What's pretty obvious (as many have said) is that players and ancillaries shouldn't mix on a veteran's ballot at all. It's just distracting.
I was one of the three.
I can see that perspective, but for me it was kind of like this...
Me: Well, it looks like your time is almost up, Mr. Miller. Is there anything I can do for you to help your transition into being one of the unliving?
Miller: Don't put me in the HOF! I don't want it.
Me: Well, I don't know, that's kind of asking a lot of me isn't?
Miller: How so? I'm tired of being screwed around. I wish to have no association with them.
Me: Jeez, Mr. Miller, I think you've lost perspective on this. No, I'm afraid I'm going to have to put you in the Hall of Fame, despite you not wanting to be in there.
Miller: Why the #### did you ask me if there was anything you could do for me, if you weren't going to do anything for me? What kind of perverse freak does stuff like that? All you have to do is not try to get me in there. It's like this DNR on my chart. Let it go, don't work at it. You don't have to do anything!
Me: I mean, if you had wanted me to put a pillow behind your head, or sneak you in a grilled cheese sandwich or something, I would have done that. But...what you're asking...just can't do it. Sorry.

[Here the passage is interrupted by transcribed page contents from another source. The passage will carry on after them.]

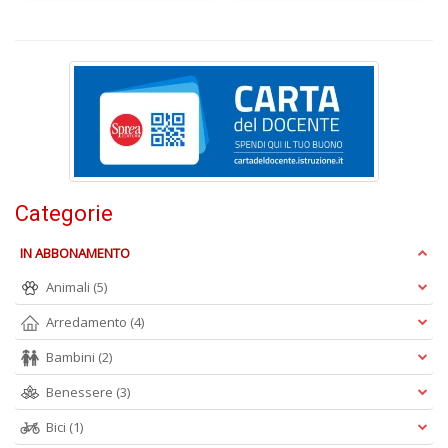
L
P
C
n
+
D
P
Categorie
C
n
IN ABBONAMENTO
+
D
Animali
(5)
Arredamento
(4)
Bambini
(2)
Benessere
(3)
Bici
(1)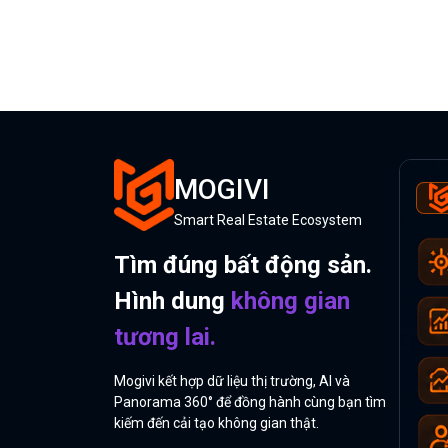
MOGIVI
Smart Real Estate Ecosystem
Tìm đúng bất động sản.
Hình dung
không gian
tương lai.
Mogivi kết hợp dữ liệu thị trường, AI và
Panorama 360° để đồng hành cùng bạn tìm
kiếm đến cải tạo không gian thật.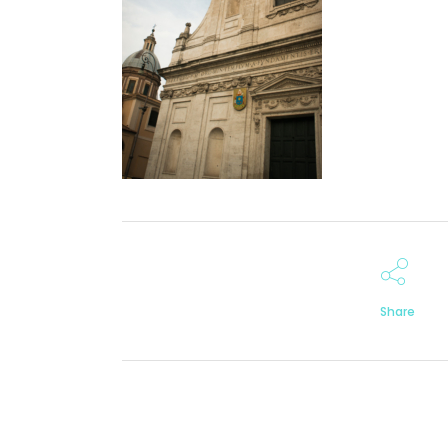
Share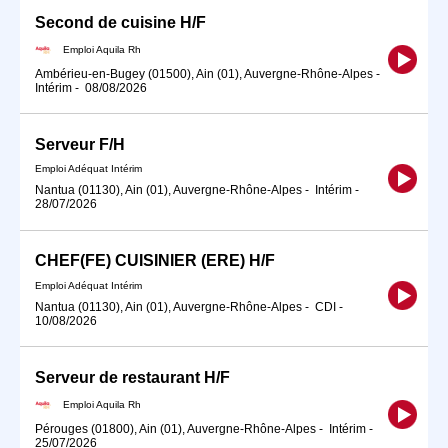
Second de cuisine H/F
Emploi Aquila Rh
Ambérieu-en-Bugey (01500), Ain (01), Auvergne-Rhône-Alpes
-
Intérim
-
08/08/2026
Serveur F/H
Emploi Adéquat Intérim
Nantua (01130), Ain (01), Auvergne-Rhône-Alpes
-
Intérim
-
28/07/2026
CHEF(FE) CUISINIER (ERE) H/F
Emploi Adéquat Intérim
Nantua (01130), Ain (01), Auvergne-Rhône-Alpes
-
CDI
-
10/08/2026
Serveur de restaurant H/F
Emploi Aquila Rh
Pérouges (01800), Ain (01), Auvergne-Rhône-Alpes
-
Intérim
-
25/07/2026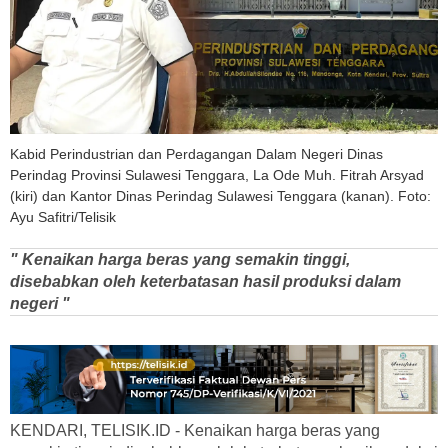
Kabid Perindustrian dan Perdagangan Dalam Negeri Dinas
Perindag Provinsi Sulawesi Tenggara, La Ode Muh. Fitrah Arsyad
(kiri) dan Kantor Dinas Perindag Sulawesi Tenggara (kanan). Foto:
Ayu Safitri/Telisik
" Kenaikan harga beras yang semakin tinggi,
disebabkan oleh keterbatasan hasil produksi dalam
negeri "
KENDARI, TELISIK.ID - Kenaikan harga beras yang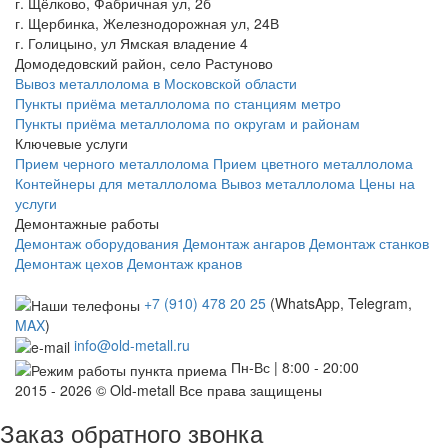
г. Щёлково, Фабричная ул, 2б
г. Щербинка, Железнодорожная ул, 24В
г. Голицыно, ул Ямская владение 4
Домодедовский район, село Растуново
Вывоз металлолома в Московской области
Пункты приёма металлолома по станциям метро
Пункты приёма металлолома по округам и районам
Ключевые услуги
Прием черного металлолома
Прием цветного металлолома
Контейнеры для металлолома
Вывоз металлолома
Цены на
услуги
Демонтажные работы
Демонтаж оборудования
Демонтаж ангаров
Демонтаж станков
Демонтаж цехов
Демонтаж кранов
+7 (910) 478 20 25
(WhatsApp, Telegram,
MAX
)
info@old-metall.ru
Пн-Вс | 8:00 - 20:00
2015 - 2026 © Old-metall Все права защищены
Заказ обратного звонка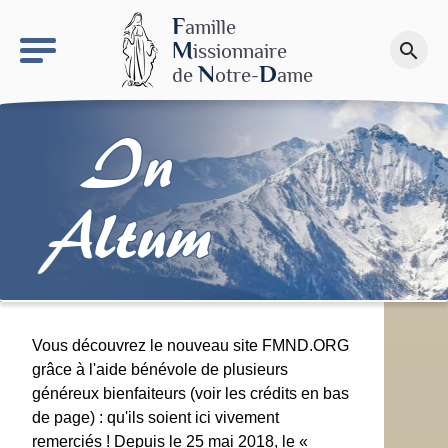
keyboard_arrow_right
Le site NDN
F
amille
M
issionnaire
search
Faire un don
N
D
de
otre-
ame
In
Altum
Vous découvrez le nouveau site FMND.ORG
grâce à l'aide bénévole de plusieurs
généreux bienfaiteurs (voir les crédits en bas
de page) : qu'ils soient ici vivement
remerciés ! Depuis le 25 mai 2018, le «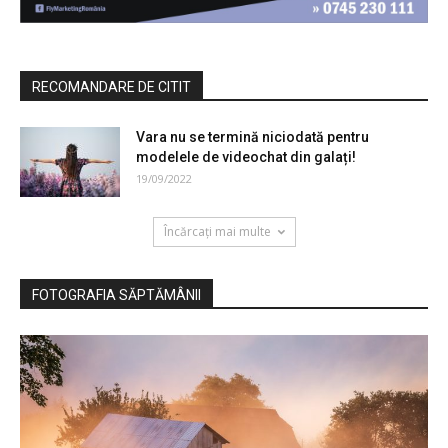
RECOMANDARE DE CITIT
Vara nu se termină niciodată pentru
modelele de videochat din galați!
19/09/2022
Încărcați mai multe
FOTOGRAFIA SĂPTĂMÂNII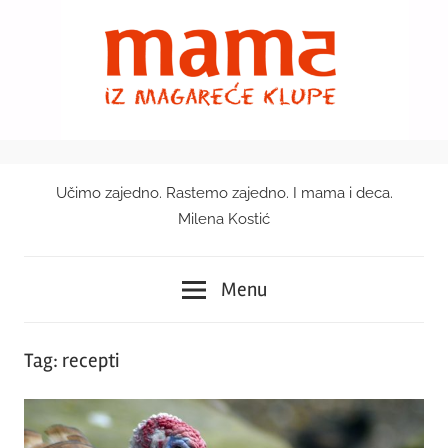
Skip
to
content
Učimo zajedno. Rastemo zajedno. I mama i deca.
Mama
Milena Kostić
iz
Menu
magareće
klupe
Tag:
recepti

Do you want me to get you a Slurpee?
*Just taking a quick look at inductees, I could live with it if they hadn't inducted an MLB executive since Rickey in 1967.
Much of it is also due to the player leadership that came to the fore at that time, and much of it is also due to the timing of when Miller came along.
The MLBPA could not have become the force that it became 10 years earlier, or 10 years later; it required the general societal unrest of the 60s to create the necessary leadership among the players - which in turn allowed Miller to be an effective leader of the players. Miller's primary contribution was in educating the player leadership, and through them the rank-and-file, on the value of taking a position that benefited the players as a whole rather than focusing on their own individual situations, and in sticking to it even in the face of pressure by individual owners on the players they controlled.
The reason I don't support Miller for the HoF is that Miller didn't really have any "skin in the game", so to speak - he wasn't putting his career on the line, and had the MLBPA not worked out he could have gone back to the USW. The players were putting everything on the line - some saw their careers come to unceremonious ends due to their labor activity - and they deserve much more of the credit for what happened than did Miller, IMO.